INSTRUCTIONS TO FOLLOW: Look below for the lines from the one with "inspected all measures foll" to the one with "Case Studies", and copy exactly those lines, both ends included.

Records excerpted from a collection
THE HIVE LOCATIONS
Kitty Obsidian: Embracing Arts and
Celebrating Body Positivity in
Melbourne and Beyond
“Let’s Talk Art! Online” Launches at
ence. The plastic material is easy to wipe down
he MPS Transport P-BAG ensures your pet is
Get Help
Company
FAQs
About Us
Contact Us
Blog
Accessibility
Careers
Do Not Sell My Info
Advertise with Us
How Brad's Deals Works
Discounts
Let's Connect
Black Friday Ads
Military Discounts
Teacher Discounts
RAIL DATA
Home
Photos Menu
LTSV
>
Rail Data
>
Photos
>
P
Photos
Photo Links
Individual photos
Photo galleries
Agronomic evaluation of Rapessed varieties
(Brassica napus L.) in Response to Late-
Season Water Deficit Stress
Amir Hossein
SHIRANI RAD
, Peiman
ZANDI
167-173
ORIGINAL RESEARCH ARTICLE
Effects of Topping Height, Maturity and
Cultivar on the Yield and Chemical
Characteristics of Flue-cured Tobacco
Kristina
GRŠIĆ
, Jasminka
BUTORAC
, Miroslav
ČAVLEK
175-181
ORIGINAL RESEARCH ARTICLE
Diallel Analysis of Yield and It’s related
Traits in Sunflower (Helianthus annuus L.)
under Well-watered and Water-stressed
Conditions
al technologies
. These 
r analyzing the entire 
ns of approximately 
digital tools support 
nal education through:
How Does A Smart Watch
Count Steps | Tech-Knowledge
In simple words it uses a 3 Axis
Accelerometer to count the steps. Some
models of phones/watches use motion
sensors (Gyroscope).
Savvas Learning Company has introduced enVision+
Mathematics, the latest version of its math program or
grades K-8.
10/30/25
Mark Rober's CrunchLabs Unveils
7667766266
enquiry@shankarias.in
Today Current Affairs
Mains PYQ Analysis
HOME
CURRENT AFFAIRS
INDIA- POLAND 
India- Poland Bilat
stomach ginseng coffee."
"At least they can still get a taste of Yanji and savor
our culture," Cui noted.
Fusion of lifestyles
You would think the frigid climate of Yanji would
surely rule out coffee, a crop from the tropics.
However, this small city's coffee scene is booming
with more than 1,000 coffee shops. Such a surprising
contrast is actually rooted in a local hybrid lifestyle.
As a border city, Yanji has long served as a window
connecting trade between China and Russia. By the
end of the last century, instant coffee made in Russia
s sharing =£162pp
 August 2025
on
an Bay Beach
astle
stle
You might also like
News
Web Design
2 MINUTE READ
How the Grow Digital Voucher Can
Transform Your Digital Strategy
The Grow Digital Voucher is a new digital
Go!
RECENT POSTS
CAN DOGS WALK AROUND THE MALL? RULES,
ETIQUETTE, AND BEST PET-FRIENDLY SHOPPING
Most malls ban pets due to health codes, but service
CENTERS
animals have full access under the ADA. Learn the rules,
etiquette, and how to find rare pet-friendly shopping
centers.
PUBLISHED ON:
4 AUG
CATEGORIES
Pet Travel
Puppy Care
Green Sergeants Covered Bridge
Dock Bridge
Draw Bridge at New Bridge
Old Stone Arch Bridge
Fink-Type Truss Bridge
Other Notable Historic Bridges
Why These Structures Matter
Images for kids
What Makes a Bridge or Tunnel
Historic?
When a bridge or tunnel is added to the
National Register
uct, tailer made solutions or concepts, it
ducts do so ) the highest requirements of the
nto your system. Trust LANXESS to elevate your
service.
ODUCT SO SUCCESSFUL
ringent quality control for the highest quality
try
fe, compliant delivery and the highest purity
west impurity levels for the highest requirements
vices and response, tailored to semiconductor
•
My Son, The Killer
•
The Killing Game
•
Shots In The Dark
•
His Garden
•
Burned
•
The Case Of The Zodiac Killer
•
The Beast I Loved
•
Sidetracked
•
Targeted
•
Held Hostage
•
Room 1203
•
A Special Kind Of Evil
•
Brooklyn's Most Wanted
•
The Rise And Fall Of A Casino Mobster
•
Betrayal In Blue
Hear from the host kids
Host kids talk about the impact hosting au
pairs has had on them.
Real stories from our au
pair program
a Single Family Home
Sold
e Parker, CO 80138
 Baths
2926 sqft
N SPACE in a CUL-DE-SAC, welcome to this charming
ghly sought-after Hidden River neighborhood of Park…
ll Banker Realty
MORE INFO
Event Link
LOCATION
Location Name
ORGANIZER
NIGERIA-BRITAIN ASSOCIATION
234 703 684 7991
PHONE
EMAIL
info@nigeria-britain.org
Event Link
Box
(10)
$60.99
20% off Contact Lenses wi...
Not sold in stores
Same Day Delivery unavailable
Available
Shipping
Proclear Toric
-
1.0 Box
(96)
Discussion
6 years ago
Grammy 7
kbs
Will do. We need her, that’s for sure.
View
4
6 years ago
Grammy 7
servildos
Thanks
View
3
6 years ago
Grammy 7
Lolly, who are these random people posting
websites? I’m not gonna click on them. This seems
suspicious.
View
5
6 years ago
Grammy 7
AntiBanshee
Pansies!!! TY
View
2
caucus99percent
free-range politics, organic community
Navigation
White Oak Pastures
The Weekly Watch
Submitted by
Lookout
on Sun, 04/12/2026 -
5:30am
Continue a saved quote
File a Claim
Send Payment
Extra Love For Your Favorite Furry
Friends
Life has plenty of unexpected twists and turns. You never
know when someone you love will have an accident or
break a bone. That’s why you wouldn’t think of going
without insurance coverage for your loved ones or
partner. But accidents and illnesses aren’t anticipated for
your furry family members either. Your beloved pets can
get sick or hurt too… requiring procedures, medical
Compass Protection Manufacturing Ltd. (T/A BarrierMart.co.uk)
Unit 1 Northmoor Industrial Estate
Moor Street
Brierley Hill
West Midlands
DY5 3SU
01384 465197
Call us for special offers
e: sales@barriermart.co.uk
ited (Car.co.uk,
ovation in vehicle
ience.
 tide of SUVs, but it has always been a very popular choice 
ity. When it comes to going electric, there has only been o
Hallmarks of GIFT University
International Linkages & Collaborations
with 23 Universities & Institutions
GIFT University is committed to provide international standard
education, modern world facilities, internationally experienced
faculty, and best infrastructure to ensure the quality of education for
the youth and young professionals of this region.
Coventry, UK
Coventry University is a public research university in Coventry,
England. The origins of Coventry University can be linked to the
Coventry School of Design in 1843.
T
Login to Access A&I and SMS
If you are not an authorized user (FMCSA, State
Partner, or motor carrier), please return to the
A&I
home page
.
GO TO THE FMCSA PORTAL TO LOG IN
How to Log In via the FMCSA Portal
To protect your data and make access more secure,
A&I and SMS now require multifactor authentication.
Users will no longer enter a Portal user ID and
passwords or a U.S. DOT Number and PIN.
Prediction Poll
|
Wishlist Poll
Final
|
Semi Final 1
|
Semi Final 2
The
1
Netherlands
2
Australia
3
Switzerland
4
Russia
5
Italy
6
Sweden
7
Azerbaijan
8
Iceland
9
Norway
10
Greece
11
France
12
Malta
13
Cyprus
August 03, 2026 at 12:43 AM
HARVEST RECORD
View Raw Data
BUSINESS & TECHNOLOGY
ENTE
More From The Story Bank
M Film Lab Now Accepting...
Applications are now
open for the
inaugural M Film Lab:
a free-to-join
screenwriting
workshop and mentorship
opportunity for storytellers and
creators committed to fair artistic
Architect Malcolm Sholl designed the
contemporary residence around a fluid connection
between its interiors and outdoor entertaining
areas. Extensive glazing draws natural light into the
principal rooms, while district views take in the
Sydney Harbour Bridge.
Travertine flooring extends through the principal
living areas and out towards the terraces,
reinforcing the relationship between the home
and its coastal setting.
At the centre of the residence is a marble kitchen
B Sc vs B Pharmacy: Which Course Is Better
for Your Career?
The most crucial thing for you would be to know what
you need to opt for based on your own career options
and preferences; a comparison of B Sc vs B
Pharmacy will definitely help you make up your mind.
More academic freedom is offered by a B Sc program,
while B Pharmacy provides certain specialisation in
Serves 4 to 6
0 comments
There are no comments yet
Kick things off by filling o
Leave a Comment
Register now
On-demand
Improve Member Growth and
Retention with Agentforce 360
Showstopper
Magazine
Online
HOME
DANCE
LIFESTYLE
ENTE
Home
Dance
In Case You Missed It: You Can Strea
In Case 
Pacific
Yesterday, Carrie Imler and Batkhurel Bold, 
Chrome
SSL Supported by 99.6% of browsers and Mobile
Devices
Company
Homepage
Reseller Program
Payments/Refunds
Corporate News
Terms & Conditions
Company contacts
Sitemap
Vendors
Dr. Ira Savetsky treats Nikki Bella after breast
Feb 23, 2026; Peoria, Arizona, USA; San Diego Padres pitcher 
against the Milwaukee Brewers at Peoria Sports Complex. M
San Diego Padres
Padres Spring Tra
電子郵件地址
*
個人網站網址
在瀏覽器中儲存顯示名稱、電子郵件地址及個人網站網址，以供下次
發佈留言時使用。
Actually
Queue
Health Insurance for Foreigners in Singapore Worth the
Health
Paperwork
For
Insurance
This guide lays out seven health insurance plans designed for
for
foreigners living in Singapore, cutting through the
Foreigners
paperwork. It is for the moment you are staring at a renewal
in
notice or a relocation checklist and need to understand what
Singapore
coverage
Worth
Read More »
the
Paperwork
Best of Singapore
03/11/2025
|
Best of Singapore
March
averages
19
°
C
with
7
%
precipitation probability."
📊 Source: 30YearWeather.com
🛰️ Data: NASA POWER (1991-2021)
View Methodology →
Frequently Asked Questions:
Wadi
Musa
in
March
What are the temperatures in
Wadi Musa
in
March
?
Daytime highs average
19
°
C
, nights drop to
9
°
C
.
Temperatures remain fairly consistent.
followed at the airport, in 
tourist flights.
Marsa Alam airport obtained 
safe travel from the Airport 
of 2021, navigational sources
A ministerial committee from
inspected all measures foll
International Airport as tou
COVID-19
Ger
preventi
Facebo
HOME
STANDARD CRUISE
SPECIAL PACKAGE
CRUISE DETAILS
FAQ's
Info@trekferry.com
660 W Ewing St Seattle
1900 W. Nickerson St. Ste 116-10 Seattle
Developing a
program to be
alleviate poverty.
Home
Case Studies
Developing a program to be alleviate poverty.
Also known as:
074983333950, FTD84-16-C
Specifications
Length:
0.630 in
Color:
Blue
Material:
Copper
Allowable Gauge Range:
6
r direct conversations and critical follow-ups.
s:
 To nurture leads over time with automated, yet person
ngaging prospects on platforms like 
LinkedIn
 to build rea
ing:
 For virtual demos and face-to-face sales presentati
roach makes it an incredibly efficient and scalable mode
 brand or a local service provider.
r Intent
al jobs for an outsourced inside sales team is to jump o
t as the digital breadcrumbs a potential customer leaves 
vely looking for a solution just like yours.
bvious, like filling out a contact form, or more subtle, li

ANSWER SPACE:
inspected all measures foll
International Airport as tou
COVID-19
Ger
preventi
Facebo
HOME
STANDARD CRUISE
SPECIAL PACKAGE
CRUISE DETAILS
FAQ's
Info@trekferry.com
660 W Ewing St Seattle
1900 W. Nickerson St. Ste 116-10 Seattle
Developing a
program to be
alleviate poverty.
Home
Case Studies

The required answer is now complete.